Section 1351a of the Revised School Code
as amended by Public
Act 152 of 1997
(MCL 380.1351a)
Sec. 1351a. (1) Beginning with bonds issued after May 1, 1994, a school district may not borrow money and issue bonds of the district under section 1351(1). However, a school district may borrow money and issue bonds of the district to defray all or a part of the cost of purchasing, erecting, completing, remodeling, or equipping or reequipping, except for equipping or reequipping for technology, school buildings, including library buildings, structures, athletic fields, playgrounds, or other facilities, or parts of or additions to those facilities; furnishing or refurnishing new or remodeled school buildings; acquiring, preparing, developing, or improving sites, or parts of or additions to sites, for school buildings, including library buildings, structures, athletic fields, playgrounds, or other facilities; purchasing school buses; acquiring, installing, or equipping or reequipping school buildings for technology; refunding all or part of existing bonded indebtedness if the net present value of the principal and interest to be paid on the refunding bonds, excluding the cost of issuance, will be less than the net present value of the principal and interest to be paid on the bonds being refunded, as calculated using a method approved by the department of treasury; or accomplishing a combination of the purposes set forth in this subsection. Section 1351(2) to (4) applies to bonds issued under this section.
(2) The proceeds of bonds issued under this section or under section 11i of the state school aid act of 1979, MCL 388.1611i, shall be used for capital expenditures and to pay costs of bond issuance, and shall not be used for maintenance costs. Except as otherwise provided in this subsection, a school district that issues bonds under this section or under section 11i of the state school aid act of 1979, MCL 388.1611i, shall have an independent audit, using generally accepted accounting principles, of its bonding activities under these sections conducted within 120 days after completion of all projects financed by the proceeds of the bonds and shall submit the audit report to the department of treasury. For bonds issued under section 11i of the state school aid act of 1979, MCL 388.1611i, the independent audit required under this subsection may be conducted and submitted with the annual report required under section 5 of chapter III of the municipal finance act, 1943 PA 202, MCL 133.5.
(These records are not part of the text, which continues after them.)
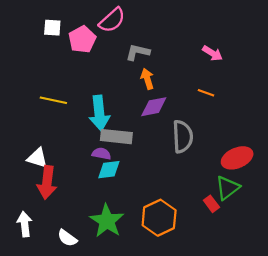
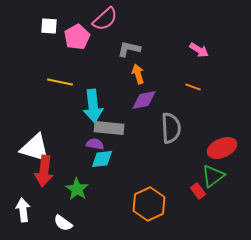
yellow line: (53, 100) -> (60, 82), moved
white triangle: (37, 158) -> (35, 148), size x1.5
green star: (107, 221) -> (77, 189), moved, size x0.7

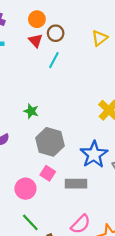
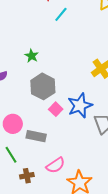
pink square: (48, 173) -> (56, 109), moved
gray rectangle: (76, 184) -> (36, 136), moved

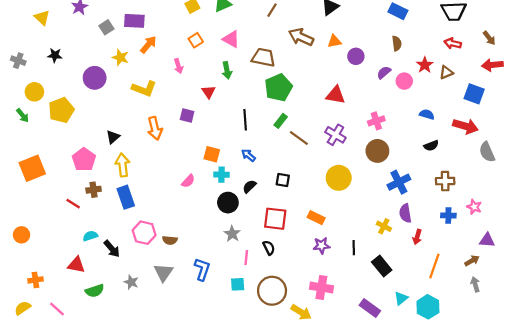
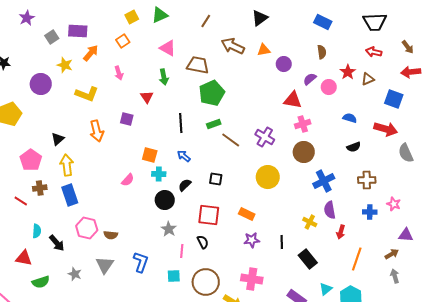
orange square: (196, 40) -> (123, 41), moved
red triangle: (335, 95) -> (293, 100), moved
green rectangle: (281, 121) -> (214, 124), turned 32
cyan semicircle: (90, 236) -> (37, 231), turned 112

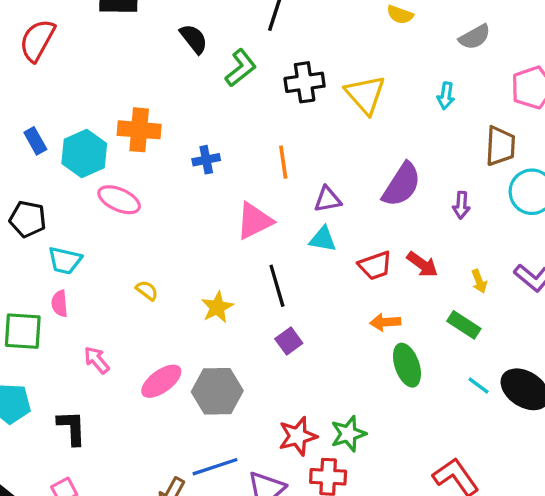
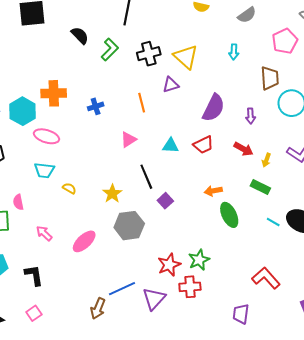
purple triangle: (328, 199) -> (171, 85), moved
pink triangle: (254, 221) -> (128, 140), size x0.7
cyan trapezoid: (65, 260) -> (44, 170), moved
red arrow: (422, 264) -> (243, 149), moved
red trapezoid: (375, 266) -> (203, 145), moved
yellow arrow: (479, 281) -> (266, 160), turned 48
purple square: (289, 341) -> (165, 201), moved
gray hexagon: (217, 391) -> (129, 226), moved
(3) Bonds issued under this section or under section 11i of the state school aid act of 1979, MCL 388.1611i, for an asset with a useful life of less than 30 years shall not be issued for a term that is longer than the useful life of the asset.
(4) A school district shall not borrow money and issue notes or bonds under this section to defray all or part of the costs of any of the following:
(a) Upgrades to operating system or application software.
(b) Media, including diskettes, compact discs, video tapes, and disks, unless used for the storage of initial operating system software or customized aplication software included in the definition of technology under this section.
(c) Training, consulting, maintenance, service contracts, software upgrades, troubleshooting, or software support.
(5) A resident of a school district has standing to bring suit against the school district to enforce the provisions of this section in a court having jurisdiction.
(6) As used in this section, "technology" means any of the following:
(a) Hardware and communication devices that transmit, receive, or compute information for pupil instructional purposes.
(b) The initial purchase of operating system software or customized application software, or both, accompanying the purchase of hardware and communication devices under subdivision (a).
(c) The costs of design and installation of the hardware, communication
devices, and initial operating system software or customized application
software authorized under this subsection.